_Your task:_
Each line with the string "right" is to be copied from the records below.

** Opening Provided data block **

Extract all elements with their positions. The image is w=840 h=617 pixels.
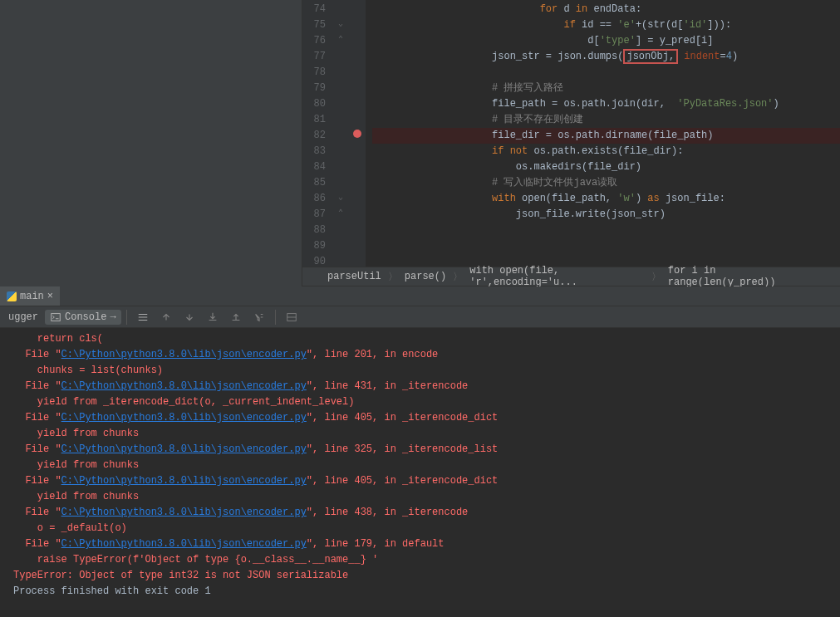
code-line[interactable]: if not os.path.exists(file_dir):	[372, 144, 840, 159]
console-line: File "C:\Python\python3.8.0\lib\json\enc…	[13, 347, 833, 363]
traceback-file-link[interactable]: C:\Python\python3.8.0\lib\json\encoder.p…	[61, 412, 307, 424]
code-line[interactable]: file_dir = os.path.dirname(file_path)	[372, 128, 840, 144]
filter-icon[interactable]	[248, 310, 270, 325]
code-line[interactable]	[372, 238, 840, 254]
console-line: File "C:\Python\python3.8.0\lib\json\enc…	[13, 410, 833, 426]
tab-main[interactable]: main ×	[0, 286, 60, 306]
breakpoint-column[interactable]	[349, 0, 366, 267]
console-line: o = _default(o)	[13, 521, 833, 536]
code-line[interactable]: json_str = json.dumps(jsonObj, indent=4)	[372, 49, 840, 65]
code-editor[interactable]: for d in endData: if id == 'e'+(str(d['i…	[366, 0, 840, 267]
console-line: yield from _iterencode_dict(o, _current_…	[13, 394, 833, 410]
settings-icon[interactable]	[132, 310, 154, 325]
editor-area: 7475767778798081828384858687888990 ⌄⌃⌄⌃ …	[302, 0, 840, 286]
close-icon[interactable]: ×	[47, 291, 53, 302]
code-line[interactable]: for d in endData:	[372, 2, 840, 17]
tab-label: main	[20, 291, 44, 302]
console-line: return cls(	[13, 331, 833, 347]
python-icon	[7, 291, 17, 301]
breakpoint-icon[interactable]	[353, 130, 361, 138]
code-line[interactable]: # 拼接写入路径	[372, 81, 840, 96]
download-icon[interactable]	[202, 310, 224, 325]
breadcrumb-item[interactable]: parse()	[405, 271, 446, 282]
code-line[interactable]: # 目录不存在则创建	[372, 112, 840, 128]
code-line[interactable]	[372, 223, 840, 238]
separator	[275, 310, 276, 325]
breadcrumb-item[interactable]: for i in range(len(y_pred))	[668, 265, 807, 288]
console-line: yield from chunks	[13, 426, 833, 442]
breadcrumb[interactable]: parseUtil 〉 parse() 〉 with open(file, 'r…	[302, 267, 840, 286]
upload-icon[interactable]	[225, 310, 247, 325]
traceback-file-link[interactable]: C:\Python\python3.8.0\lib\json\encoder.p…	[61, 475, 307, 487]
console-line: File "C:\Python\python3.8.0\lib\json\enc…	[13, 505, 833, 521]
console-line: File "C:\Python\python3.8.0\lib\json\enc…	[13, 536, 833, 552]
console-line: File "C:\Python\python3.8.0\lib\json\enc…	[13, 473, 833, 489]
code-line[interactable]: d['type'] = y_pred[i]	[372, 33, 840, 49]
traceback-file-link[interactable]: C:\Python\python3.8.0\lib\json\encoder.p…	[61, 443, 307, 455]
traceback-file-link[interactable]: C:\Python\python3.8.0\lib\json\encoder.p…	[61, 538, 307, 550]
debug-toolbar: ugger Console →	[0, 306, 840, 328]
arrow-right-icon: →	[110, 311, 115, 323]
svg-rect-0	[52, 313, 61, 321]
console-line: File "C:\Python\python3.8.0\lib\json\enc…	[13, 379, 833, 394]
code-line[interactable]: with open(file_path, 'w') as json_file:	[372, 191, 840, 207]
chevron-right-icon: 〉	[453, 270, 463, 284]
breadcrumb-item[interactable]: parseUtil	[327, 271, 381, 282]
traceback-file-link[interactable]: C:\Python\python3.8.0\lib\json\encoder.p…	[61, 349, 307, 360]
code-line[interactable]: # 写入临时文件供java读取	[372, 175, 840, 191]
code-line[interactable]	[372, 65, 840, 81]
breadcrumb-item[interactable]: with open(file, 'r',encoding='u...	[469, 265, 645, 288]
fold-column[interactable]: ⌄⌃⌄⌃	[332, 0, 349, 267]
console-line: chunks = list(chunks)	[13, 363, 833, 379]
code-line[interactable]: file_path = os.path.join(dir, 'PyDataRes…	[372, 96, 840, 112]
up-icon[interactable]	[155, 310, 177, 325]
chevron-right-icon: 〉	[651, 270, 661, 284]
console-icon	[50, 311, 61, 323]
console-line: raise TypeError(f'Object of type {o.__cl…	[13, 552, 833, 568]
console-output[interactable]: return cls( File "C:\Python\python3.8.0\…	[0, 328, 840, 617]
layout-icon[interactable]	[281, 310, 302, 325]
run-tab-bar: main ×	[0, 286, 840, 306]
console-line: yield from chunks	[13, 489, 833, 505]
code-line[interactable]: os.makedirs(file_dir)	[372, 159, 840, 175]
console-line: TypeError: Object of type int32 is not J…	[13, 568, 833, 584]
code-line[interactable]: if id == 'e'+(str(d['id'])):	[372, 17, 840, 33]
project-sidebar[interactable]	[0, 0, 302, 286]
down-icon[interactable]	[179, 310, 200, 325]
chevron-right-icon: 〉	[388, 270, 398, 284]
traceback-file-link[interactable]: C:\Python\python3.8.0\lib\json\encoder.p…	[61, 507, 307, 518]
console-line: File "C:\Python\python3.8.0\lib\json\enc…	[13, 442, 833, 458]
console-line: yield from chunks	[13, 458, 833, 473]
console-line: Process finished with exit code 1	[13, 584, 833, 600]
separator	[126, 310, 127, 325]
traceback-file-link[interactable]: C:\Python\python3.8.0\lib\json\encoder.p…	[61, 380, 307, 392]
line-number-gutter[interactable]: 7475767778798081828384858687888990	[302, 0, 332, 267]
code-line[interactable]: json_file.write(json_str)	[372, 207, 840, 223]
debugger-tab[interactable]: ugger	[3, 310, 43, 325]
console-tab[interactable]: Console →	[45, 310, 121, 325]
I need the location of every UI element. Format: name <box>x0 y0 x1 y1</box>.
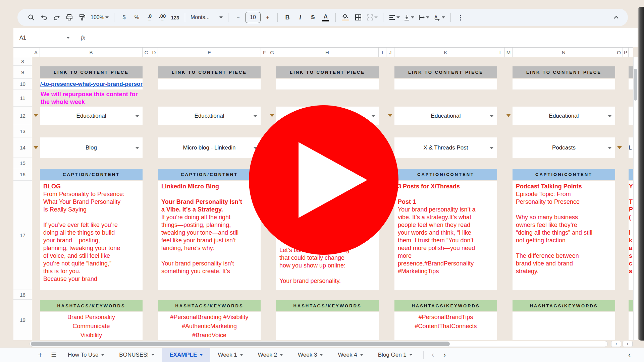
column-header-M[interactable]: M <box>505 48 513 57</box>
font-size-input[interactable]: 10 <box>245 12 261 23</box>
increase-decimal-button[interactable]: .00→ <box>157 12 168 23</box>
add-sheet-button[interactable]: + <box>34 348 47 362</box>
column-header-B[interactable]: B <box>40 48 143 57</box>
redo-icon[interactable] <box>51 12 62 23</box>
merge-cells-button[interactable] <box>365 12 379 23</box>
text-wrap-button[interactable] <box>417 12 431 23</box>
scroll-left-arrow-icon[interactable]: ‹ <box>611 341 621 347</box>
scroll-right-arrow-icon[interactable]: › <box>623 341 633 347</box>
tab-week-4[interactable]: Week 4 <box>330 348 370 362</box>
column-header-I[interactable]: I <box>379 48 386 57</box>
tab-how-to-use[interactable]: How To Use <box>60 348 112 362</box>
row-header-12[interactable]: 12 <box>13 107 32 125</box>
strikethrough-button[interactable]: S <box>307 12 319 23</box>
column-header-P[interactable]: P <box>623 48 629 57</box>
tab-week-2[interactable]: Week 2 <box>251 348 290 362</box>
hashtags-header-cell[interactable]: HASHTAGS/KEYWORDS <box>513 300 615 311</box>
format-dropdown[interactable]: X & Threads Post <box>394 137 497 158</box>
caption-header-cell[interactable]: CAPTION/CONTENT <box>40 169 143 180</box>
bold-button[interactable]: B <box>282 12 293 23</box>
row-header-19[interactable]: 19 <box>13 300 32 340</box>
content-link-cell[interactable]: /-to-presence-what-your-brand-personalit <box>40 79 143 89</box>
number-format-button[interactable]: 123 <box>169 12 181 23</box>
content-type-dropdown[interactable]: Educational <box>513 107 615 125</box>
row-header-10[interactable]: 10 <box>13 79 32 89</box>
prev-sheet-arrow-icon[interactable]: ‹ <box>427 351 439 359</box>
content-link-cell[interactable] <box>513 79 615 89</box>
undo-icon[interactable] <box>38 12 50 23</box>
hashtags-header-cell[interactable]: HASHTAGS/KEYWORDS <box>394 300 497 311</box>
decrease-decimal-button[interactable]: .0← <box>144 12 155 23</box>
row-header-8[interactable]: 8 <box>13 57 32 66</box>
row-header-9[interactable]: 9 <box>13 66 32 79</box>
font-select[interactable]: Monts... <box>189 12 224 23</box>
hashtags-cell[interactable] <box>276 312 379 340</box>
italic-button[interactable]: I <box>294 12 306 23</box>
content-link-cell[interactable] <box>158 79 261 89</box>
tab-example[interactable]: EXAMPLE <box>162 348 210 362</box>
column-header-L[interactable]: L <box>497 48 505 57</box>
name-box[interactable]: A1 <box>13 35 74 41</box>
increase-font-size-button[interactable]: + <box>262 12 273 23</box>
more-options-icon[interactable]: ⋮ <box>455 12 466 23</box>
row-dropdown-arrow-icon[interactable] <box>34 114 38 117</box>
borders-button[interactable] <box>353 12 364 23</box>
column-header-K[interactable]: K <box>394 48 497 57</box>
hide-toolbar-chevron-icon[interactable] <box>610 12 622 23</box>
text-rotation-button[interactable]: A <box>432 12 446 23</box>
content-link-cell[interactable] <box>276 79 379 89</box>
play-button[interactable] <box>249 105 398 255</box>
caption-cell[interactable]: BLOG From Personality to Presence: What … <box>40 181 143 290</box>
column-header-G[interactable]: G <box>268 48 276 57</box>
caption-header-cell[interactable]: CAPTION/CONTENT <box>158 169 261 180</box>
caption-header-cell[interactable]: CAPTION/CONTENT <box>394 169 497 180</box>
row-dropdown-arrow-icon[interactable] <box>617 146 622 149</box>
column-header-F[interactable]: F <box>261 48 268 57</box>
link-header-cell[interactable]: LINK TO CONTENT PIECE <box>158 66 261 78</box>
row-header-16[interactable]: 16 <box>13 168 32 181</box>
link-header-cell[interactable]: LINK TO CONTENT PIECE <box>276 66 379 78</box>
horizontal-align-button[interactable] <box>387 12 401 23</box>
row-header-17[interactable]: 17 <box>13 181 32 290</box>
content-type-dropdown[interactable]: Educational <box>40 107 143 125</box>
format-dropdown[interactable]: Blog <box>40 137 143 158</box>
column-header-A[interactable]: A <box>32 48 40 57</box>
currency-format-button[interactable]: $ <box>118 12 130 23</box>
hashtags-header-cell[interactable]: HASHTAGS/KEYWORDS <box>276 300 379 311</box>
hashtags-cell[interactable]: #PersonalBrandTips #ContentThatConnects <box>394 312 497 340</box>
row-header-18[interactable]: 18 <box>13 290 32 300</box>
column-header-C[interactable]: C <box>143 48 150 57</box>
next-sheet-arrow-icon[interactable]: › <box>439 351 450 359</box>
column-header-J[interactable]: J <box>386 48 394 57</box>
fill-color-button[interactable] <box>340 12 351 23</box>
caption-cell[interactable]: Podcast Talking Points Episode Topic: Fr… <box>513 181 615 290</box>
content-type-dropdown[interactable]: Educational <box>158 107 261 125</box>
search-icon[interactable] <box>25 12 37 23</box>
column-header-D[interactable]: D <box>150 48 158 57</box>
vertical-scrollbar-thumb[interactable] <box>634 69 637 101</box>
row-dropdown-arrow-icon[interactable] <box>34 146 38 149</box>
paint-format-icon[interactable] <box>76 12 88 23</box>
tab-week-1[interactable]: Week 1 <box>210 348 250 362</box>
row-header-15[interactable]: 15 <box>13 158 32 168</box>
percent-format-button[interactable]: % <box>131 12 143 23</box>
repurpose-note-cell[interactable]: We will repurpose this content for the w… <box>40 89 143 107</box>
column-header-E[interactable]: E <box>158 48 261 57</box>
hashtags-cell[interactable]: #PersonalBranding #Visibility #Authentic… <box>158 312 261 340</box>
link-header-cell[interactable]: LINK TO CONTENT PIECE <box>394 66 497 78</box>
all-sheets-menu-icon[interactable]: ☰ <box>47 348 60 362</box>
column-header-N[interactable]: N <box>513 48 615 57</box>
content-type-dropdown[interactable]: Educational <box>394 107 497 125</box>
format-dropdown[interactable]: Podcasts <box>513 137 615 158</box>
horizontal-scrollbar-thumb[interactable] <box>31 342 450 346</box>
tab-week-3[interactable]: Week 3 <box>290 348 330 362</box>
content-link-cell[interactable] <box>394 79 497 89</box>
link-header-cell[interactable]: LINK TO CONTENT PIECE <box>40 66 143 78</box>
hashtags-header-cell[interactable]: HASHTAGS/KEYWORDS <box>158 300 261 311</box>
row-header-13[interactable]: 13 <box>13 125 32 137</box>
row-header-11[interactable]: 11 <box>13 89 32 107</box>
text-color-button[interactable]: A <box>320 12 331 23</box>
column-header-O[interactable]: O <box>615 48 623 57</box>
hashtags-cell[interactable] <box>513 312 615 340</box>
hashtags-cell[interactable]: Brand Personality Communicate Visibility <box>40 312 143 340</box>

** Closing Provided data block **

_Solution for this task:_
arrow-right-icon: →	[110, 311, 115, 323]
chevron-right-icon: 〉	[453, 270, 463, 284]
chevron-right-icon: 〉	[651, 270, 661, 284]
chevron-right-icon: 〉	[388, 270, 398, 284]
scroll-right-arrow-icon[interactable]: › <box>623 341 633 347</box>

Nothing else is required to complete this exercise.